Going back to the simple act of putting a blanket roll under the knee to release the tension is a good place to begin.  Always before, I was instructed to straighten the leg and stretch as far as was “comfortably” possible.  For a new student of yoga, straightening the leg and bending over with head to any level toward the knee, plain and simple, hurts.  Most people whom I have met that have tried yoga no longer do yoga.  The typical response is one of “I tried it and it hurt.”  But now, I was being given permission, even encouraged, by a good teacher to do this.  And it was not just an act of kindness to make the pose easier; there was something deep to get out of this.  

“Release” is a term used in yoga.  Release is more than simply easing up on the pose—and “cheating” and not pushing oneself to maximize physical gains—or the phase of coming out of a pose and reducing the tension or lactic acid build-up, or more than even the sophisticated process of releasing or into a pose or surrendering into its difficulty. 

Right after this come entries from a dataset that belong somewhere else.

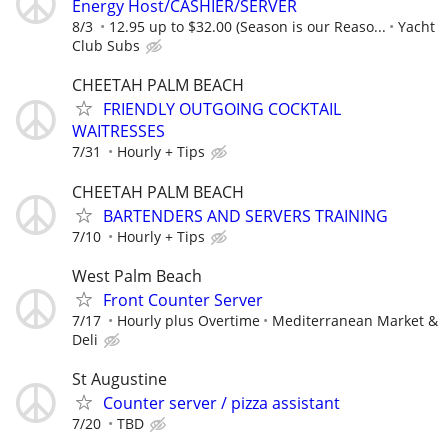
Energy Host/CASHIER/SERVER
8/3
12.95 up to $32.00 (Season is our Reaso...
Yacht
Club Subs
CHEETAH PALM BEACH
FRIENDLY OUTGOING COCKTAIL
WAITRESSES
7/31
Hourly + Tips
CHEETAH PALM BEACH
BARTENDERS AND SERVERS TRAINING
7/10
Hourly + Tips
West Palm Beach
Front Counter Server
7/17
Hourly plus Overtime
Mediterranean Market &
Deli
St Augustine
Counter server / pizza assistant
7/20
TBD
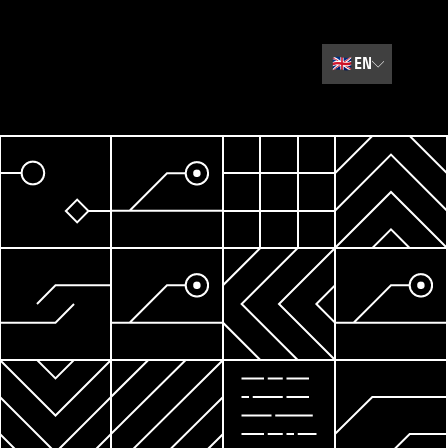
🇬🇧
EN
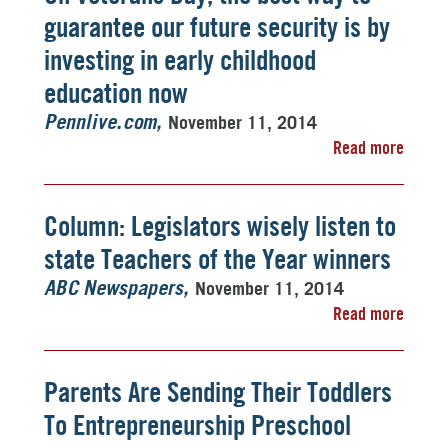
guarantee our future security is by
investing in early childhood
education now
November 11, 2014
Pennlive.com
Read more
Column: Legislators wisely listen to
state Teachers of the Year winners
November 11, 2014
ABC Newspapers
Read more
Parents Are Sending Their Toddlers
To Entrepreneurship Preschool 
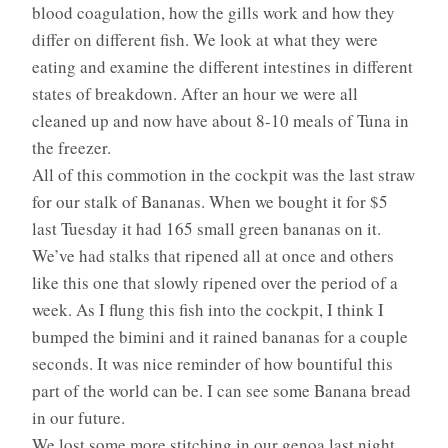
blood coagulation, how the gills work and how they
differ on different fish. We look at what they were
eating and examine the different intestines in different
states of breakdown. After an hour we were all
cleaned up and now have about 8-10 meals of Tuna in
the freezer.
All of this commotion in the cockpit was the last straw
for our stalk of Bananas. When we bought it for $5
last Tuesday it had 165 small green bananas on it.
We’ve had stalks that ripened all at once and others
like this one that slowly ripened over the period of a
week. As I flung this fish into the cockpit, I think I
bumped the bimini and it rained bananas for a couple
seconds. It was nice reminder of how bountiful this
part of the world can be. I can see some Banana bread
in our future.
We lost some more stitching in our genoa last night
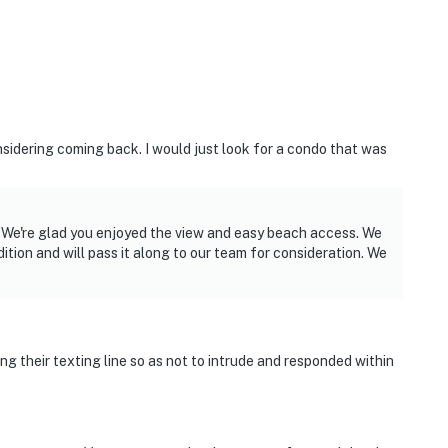
idering coming back. I would just look for a condo that was
s. We're glad you enjoyed the view and easy beach access. We
tion and will pass it along to our team for consideration. We
g their texting line so as not to intrude and responded within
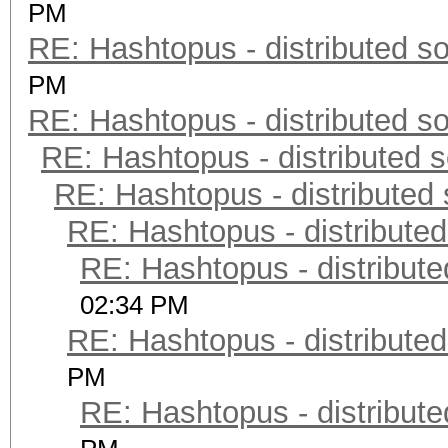
PM
RE: Hashtopus - distributed so
PM
RE: Hashtopus - distributed so
RE: Hashtopus - distributed s
RE: Hashtopus - distributed 
RE: Hashtopus - distributed
RE: Hashtopus - distribute
02:34 PM
RE: Hashtopus - distributed
PM
RE: Hashtopus - distribute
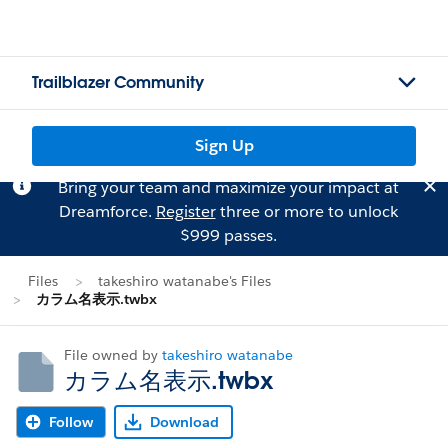
Trailblazer Community
Sign Up
Bring your team and maximize your impact at
Dreamforce.
Register
three or more to unlock
$999 passes.
Files
takeshiro watanabe's Files
カラム名表示.twbx
File owned by
takeshiro watanabe
カラム名表示.twbx
Follow
Download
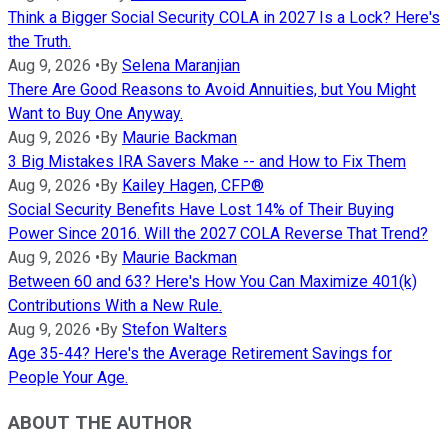
Think a Bigger Social Security COLA in 2027 Is a Lock? Here's
the Truth.
Aug 9, 2026
•
By
Selena Maranjian
There Are Good Reasons to Avoid Annuities, but You Might
Want to Buy One Anyway.
Aug 9, 2026
•
By
Maurie Backman
3 Big Mistakes IRA Savers Make -- and How to Fix Them
Aug 9, 2026
•
By
Kailey Hagen, CFP®
Social Security Benefits Have Lost 14% of Their Buying
Power Since 2016. Will the 2027 COLA Reverse That Trend?
Aug 9, 2026
•
By
Maurie Backman
Between 60 and 63? Here's How You Can Maximize 401(k)
Contributions With a New Rule.
Aug 9, 2026
•
By
Stefon Walters
Age 35-44? Here's the Average Retirement Savings for
People Your Age.
ABOUT THE AUTHOR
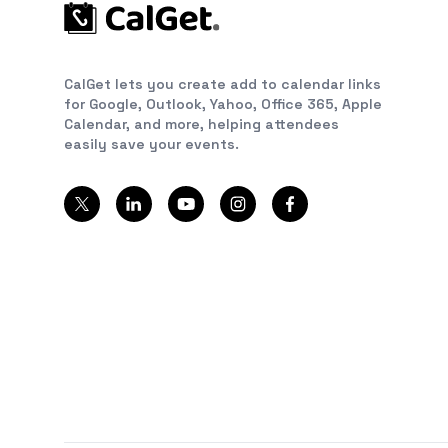
CalGet lets you create add to calendar links
for Google, Outlook, Yahoo, Office 365, Apple
Calendar, and more, helping attendees
easily save your events.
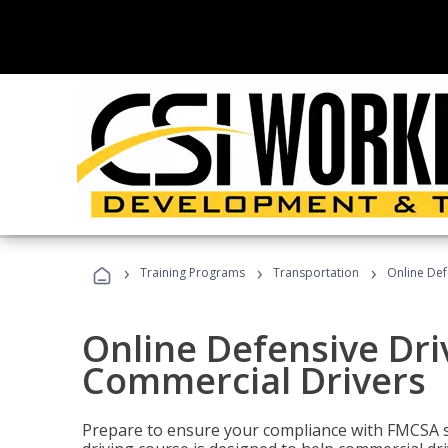
›
›
›
Training Programs
Transportation
Online Def
Online Defensive Dri
Commercial Drivers
Prepare to ensure your compliance with FMCSA sa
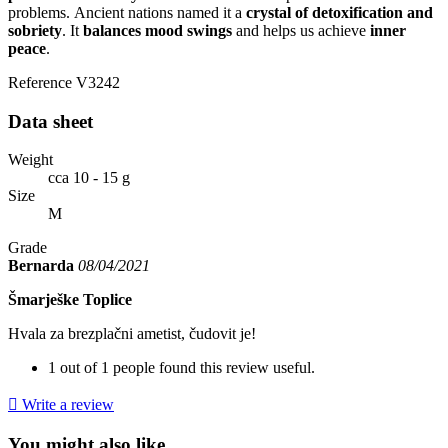
problems. Ancient nations named it a
crystal of detoxification and
sobriety
. It
balances mood swings
and helps us achieve
inner
peace
.
Reference
V3242
Data sheet
Weight
cca 10 - 15 g
Size
M
Grade
Bernarda
08/04/2021
Šmarješke Toplice
Hvala za brezplačni ametist, čudovit je!
1 out of 1 people found this review useful.

Write a review
You might also like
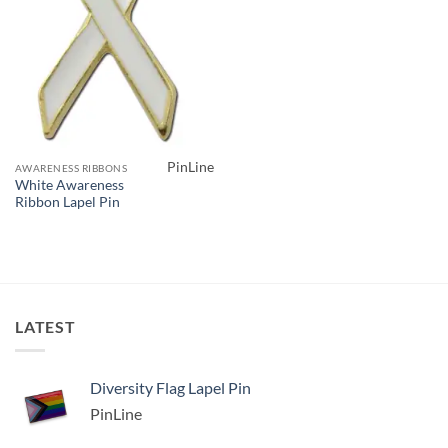
PinLine
AWARENESS RIBBONS
White Awareness
Ribbon Lapel Pin
LATEST
Diversity Flag Lapel Pin
PinLine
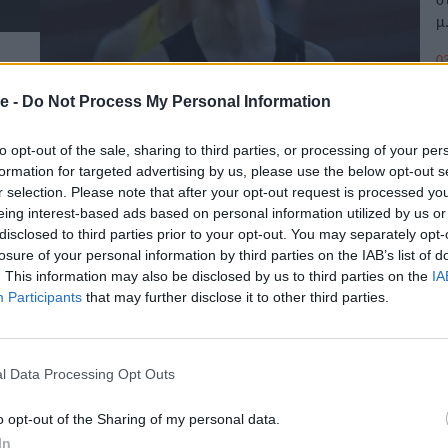
μ
03
e -
Do Not Process My Personal Information
to opt-out of the sale, sharing to third parties, or processing of your per
Β
formation for targeted advertising by us, please use the below opt-out s
4
r selection. Please note that after your opt-out request is processed y
eing interest-based ads based on personal information utilized by us or
disclosed to third parties prior to your opt-out. You may separately opt-
E
losure of your personal information by third parties on the IAB’s list of
Π
. This information may also be disclosed by us to third parties on the
IA
Participants
that may further disclose it to other third parties.
28
l Data Processing Opt Outs
o opt-out of the Sharing of my personal data.
In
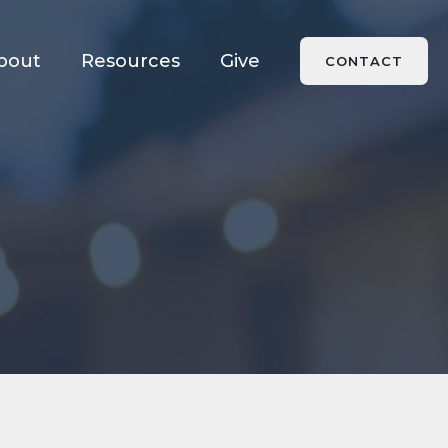
bout
Resources
Give
CONTACT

Release is movement toward the deep heart of yoga.

A bird leaps off the branch and flies.  It doesn’t struggle nor does it really “surrender” to the wind.

In restorative practice, the body opens, sensation lifts off the external and flies deeply into the landscape within.  One is not focused on balance or strength or pushing the edge of flexibility, all of which make even attending strongly to breath difficult, let alone getting to internal chatter.  If done right, restorative yoga is akin somewhat to the softness of qigong and tai chi that aspires to go much further than exercise or stress relief.

There is release from expectations, such as performance and physicality.  And yet, this is not to say that restorative is “simple.” With returns to restorative practice, it becomes evident that there is much subtlety.  Along the pathway of restorative practice, there is always a turn just ahead where there is something new to behold. 

In restorative yoga, one is asked to be really very, very kind to oneself.  Not to just give some time to exercise, but to give some time to being still and quiet.  And sometimes this is difficult, because we have not been given permission to be kind to ourselves, and we tend to believe that it is wrong to do so, even wasteful and selfish.  This is gentle, gentle yoga, and judged by many as too gentle to be pursued given the time one has to allot for fitness and health.  We must almost steal time to do this, and next to no one suggests that there is much value in it other than stress reduction.  While stress reduction is crucial, it is very rare when a facilitator will suggest that this self-kindness comprised of calmness and quietness can open a profound gate that can transform our lives in a way that no other process can.

To encounter a richness in restorative practice so as to make it a regular practice is not a turning away from other forms of yoga.  In fact, this kindness begins to open a door into yoga that may be less rote—less a process of following expectations—and more explorative and more intuitive.  Expanding curiosity about yoga occurs perhaps from having gone more deeply into oneself from the very beginning of gentle practice.  Then one may ask authentically, what is it that is needed from strength, flexibility, and balance.